Yazılım üreticileri ve kullanıcılar, Google’ın belirttiği gibi “diğer güvenlik açığı türlerine göre uzaktan erişilebilir, daha çok yönlü ve kötü amaçlı olarak istismar edilme olasılığı daha yüksek” olan bellek güvenliği açıklarıyla mücadele için çeşitli çözümler arasında geçiş yaptıkça, ölçek giderek reaktif önlemlerden (yama) proaktif olanlara doğru kaydı: istismar azaltma stratejileri, temizleyiciler ve bulanıklaştırıcılar aracılığıyla güvenlik açığı keşfi ve şimdi de bellek güvenli dillerin kullanımı yoluyla güvenlik açığı önleme.

“Bu değişimin temeli, dil özellikleri, statik analiz ve API tasarımı aracılığıyla güvenlik değişmezlerini doğrudan geliştirme platformuna uygulayan Güvenli Kodlamadır. Sonuç, ölçekte sürekli güvence sağlayan, yanlışlıkla güvenlik açıkları oluşturma riskinden uzak, tasarıma göre güvenli bir ekosistemdir,” dedi Vander Stoep ve Rebert.

“Güvenli Kodlama, kod kontrol edilmeden önce hata bulmayı daha sola kaydırarak kod doğruluğunu ve geliştirici üretkenliğini artırır. Bu kaymayı geri alma oranları (beklenmeyen bir hata nedeniyle acil kod geri alma) gibi önemli metriklerde görüyoruz. Android ekibi, Rust değişikliklerinin geri alma oranının C++’ınkinin yarısından az olduğunu gözlemledi.”

Android Ekibi bu ayın başlarında Rust’ın akıllı telefon yazılımlarına kademeli olarak nasıl dahil edilebileceğine dair fikirlerini paylaşmıştı.

Hafıza açısından güvenli diller doğru yoldur

ABD Siber Güvenlik ve Altyapı Ajansı (CISA), bir süredir bellek açısından güvenli dillerin kullanılması konusunda uyarılarda bulunuyor ve yakın zamanda 172 kritik ve yaygın olarak kullanılan açık kaynaklı projenin %52’sinin bellek açısından güvenli olmayan bir dilde yazılmış kod içerdiğini tespit etti.

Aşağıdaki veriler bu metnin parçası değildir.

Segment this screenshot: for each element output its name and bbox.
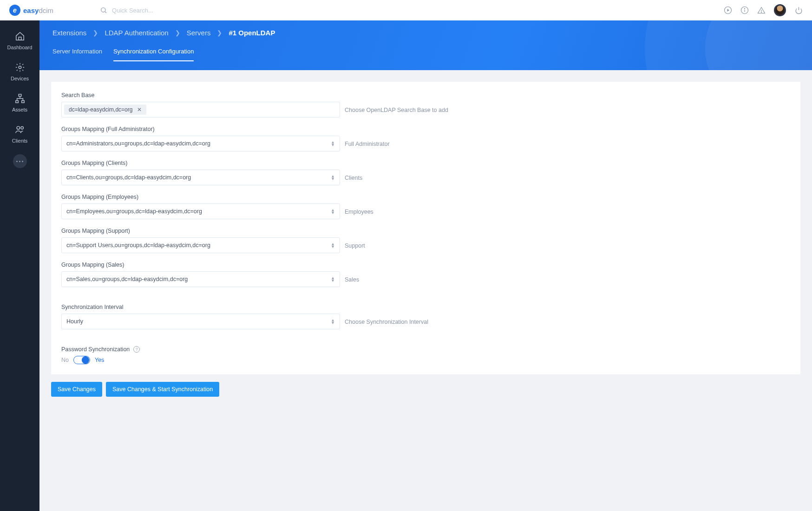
search-base-label: Search Base <box>61 92 340 98</box>
toggle-knob <box>82 356 89 364</box>
caret-icon <box>332 319 334 324</box>
search-input[interactable] <box>112 7 251 14</box>
gear-icon <box>15 62 25 72</box>
tag-remove-icon[interactable]: ✕ <box>137 106 142 113</box>
group-mapping-label: Groups Mapping (Support) <box>61 228 340 234</box>
chevron-right-icon: ❯ <box>217 29 222 36</box>
password-sync-label: Password Synchronization <box>61 346 130 353</box>
group-mapping-value: cn=Sales,ou=groups,dc=ldap-easydcim,dc=o… <box>66 276 188 282</box>
save-sync-button[interactable]: Save Changes & Start Synchronization <box>106 382 219 397</box>
interval-help: Choose Synchronization Interval <box>345 319 428 329</box>
group-mapping-label: Groups Mapping (Sales) <box>61 262 340 268</box>
svg-rect-12 <box>19 94 21 97</box>
sidebar-item-devices[interactable]: Devices <box>0 56 39 87</box>
play-icon[interactable] <box>724 6 732 14</box>
svg-point-6 <box>744 8 745 9</box>
interval-value: Hourly <box>66 318 83 325</box>
caret-icon <box>332 276 334 282</box>
group-mapping-help: Support <box>345 242 365 253</box>
topbar-actions <box>724 4 803 16</box>
content-area: Search Base dc=ldap-easydcim,dc=org ✕ Ch… <box>39 70 812 511</box>
power-icon[interactable] <box>794 6 803 14</box>
group-mapping-label: Groups Mapping (Clients) <box>61 160 340 166</box>
network-icon <box>15 93 25 104</box>
sidebar-item-label: Clients <box>12 138 28 144</box>
sidebar: Dashboard Devices Assets Clients <box>0 20 39 511</box>
password-sync-toggle[interactable] <box>73 356 90 364</box>
search-base-input[interactable]: dc=ldap-easydcim,dc=org ✕ <box>61 102 340 118</box>
search-wrap <box>100 7 251 14</box>
interval-label: Synchronization Interval <box>61 304 340 310</box>
group-mapping-select[interactable]: cn=Support Users,ou=groups,dc=ldap-easyd… <box>61 237 340 253</box>
group-mapping-help: Sales <box>345 276 359 287</box>
help-icon[interactable]: ? <box>133 346 140 353</box>
group-mapping-value: cn=Administrators,ou=groups,dc=ldap-easy… <box>66 140 210 147</box>
interval-select[interactable]: Hourly <box>61 314 340 329</box>
svg-point-16 <box>20 127 23 130</box>
sidebar-item-assets[interactable]: Assets <box>0 87 39 118</box>
form-panel: Search Base dc=ldap-easydcim,dc=org ✕ Ch… <box>51 82 800 374</box>
tag-text: dc=ldap-easydcim,dc=org <box>69 106 132 113</box>
group-mapping-value: cn=Clients,ou=groups,dc=ldap-easydcim,dc… <box>66 174 191 181</box>
info-icon[interactable] <box>740 6 749 14</box>
svg-rect-14 <box>21 101 24 103</box>
group-mapping-help: Full Administrator <box>345 141 390 151</box>
svg-line-1 <box>105 12 106 13</box>
sidebar-item-label: Devices <box>11 76 29 81</box>
breadcrumb-item[interactable]: LDAP Authentication <box>105 29 168 37</box>
svg-rect-13 <box>15 101 18 103</box>
page-header: Extensions ❯ LDAP Authentication ❯ Serve… <box>39 20 812 70</box>
group-mapping-select[interactable]: cn=Administrators,ou=groups,dc=ldap-easy… <box>61 136 340 151</box>
sidebar-item-label: Dashboard <box>7 45 33 50</box>
svg-point-11 <box>19 66 21 69</box>
topbar: e easydcim <box>0 0 812 20</box>
sidebar-item-clients[interactable]: Clients <box>0 118 39 150</box>
search-base-tag: dc=ldap-easydcim,dc=org ✕ <box>64 105 146 115</box>
group-mapping-label: Groups Mapping (Employees) <box>61 194 340 200</box>
caret-icon <box>332 242 334 248</box>
sidebar-item-label: Assets <box>12 107 27 112</box>
svg-rect-10 <box>19 37 21 40</box>
caret-icon <box>332 209 334 214</box>
group-mapping-select[interactable]: cn=Sales,ou=groups,dc=ldap-easydcim,dc=o… <box>61 271 340 287</box>
logo-icon: e <box>9 5 20 16</box>
group-mapping-value: cn=Support Users,ou=groups,dc=ldap-easyd… <box>66 242 210 249</box>
breadcrumb-item[interactable]: Extensions <box>52 29 86 37</box>
save-button[interactable]: Save Changes <box>51 382 102 397</box>
group-mapping-value: cn=Employees,ou=groups,dc=ldap-easydcim,… <box>66 208 202 215</box>
group-mapping-select[interactable]: cn=Clients,ou=groups,dc=ldap-easydcim,dc… <box>61 170 340 185</box>
users-icon <box>15 124 25 135</box>
svg-point-0 <box>101 8 105 12</box>
chevron-right-icon: ❯ <box>93 29 98 36</box>
breadcrumb-current: #1 OpenLDAP <box>229 29 275 37</box>
tabs: Server Information Synchronization Confi… <box>39 37 812 61</box>
alert-icon[interactable] <box>757 6 766 14</box>
svg-marker-3 <box>727 9 730 12</box>
sidebar-more[interactable] <box>13 154 27 168</box>
group-mapping-select[interactable]: cn=Employees,ou=groups,dc=ldap-easydcim,… <box>61 203 340 219</box>
group-mapping-help: Employees <box>345 209 373 219</box>
chevron-right-icon: ❯ <box>175 29 180 36</box>
logo-text: easydcim <box>23 7 53 14</box>
toggle-yes-label: Yes <box>95 357 104 363</box>
svg-point-8 <box>761 12 761 12</box>
sidebar-item-dashboard[interactable]: Dashboard <box>0 25 39 56</box>
svg-point-15 <box>17 126 20 129</box>
caret-icon <box>332 175 334 180</box>
avatar[interactable] <box>774 4 786 16</box>
group-mapping-label: Groups Mapping (Full Administrator) <box>61 126 340 132</box>
logo[interactable]: e easydcim <box>9 5 53 16</box>
search-base-help: Choose OpenLDAP Search Base to add <box>345 107 448 118</box>
caret-icon <box>332 141 334 146</box>
breadcrumb-item[interactable]: Servers <box>187 29 211 37</box>
tab-synchronization-configuration[interactable]: Synchronization Configuration <box>113 48 194 61</box>
search-icon <box>100 7 107 14</box>
footer-actions: Save Changes Save Changes & Start Synchr… <box>51 374 800 406</box>
toggle-no-label: No <box>61 357 69 363</box>
home-icon <box>15 31 25 41</box>
breadcrumb: Extensions ❯ LDAP Authentication ❯ Serve… <box>39 20 812 37</box>
tab-server-information[interactable]: Server Information <box>52 48 102 61</box>
group-mapping-help: Clients <box>345 175 362 185</box>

CISA’nın bellek açısından güvenli dillerin kullanımı yönündeki çabaları Beyaz Saray’da da yankı buldu.

Google’ın Android’e yönelik yaklaşımı, mevcut kod tabanının yeniden yazılmasından vazgeçilmesi ve birlikte çalışabilirliğin hem güvenli hem de kullanışlı hale getirilmesine odaklanılması temelinde şekilleniyor. Şirket, diğer yazılım üreticilerinin ve kuruluşların yatırımları artırma ve yeni özelliklerin sunulmasında yavaşlama endişesi duymadan benimseyebilecekleri bir yaklaşım olduğuna inanıyor.

Bellek güvenli dillere geçişte karşılaşılan çeşitli zorluklar ve değerlendirmelerle ilgilenenler, Açık Kaynak Güvenlik Vakfı (OpenSSF) Genel Müdürü Omkhar Arasaratnam ile yaptığımız güncel röportajı okumalılar.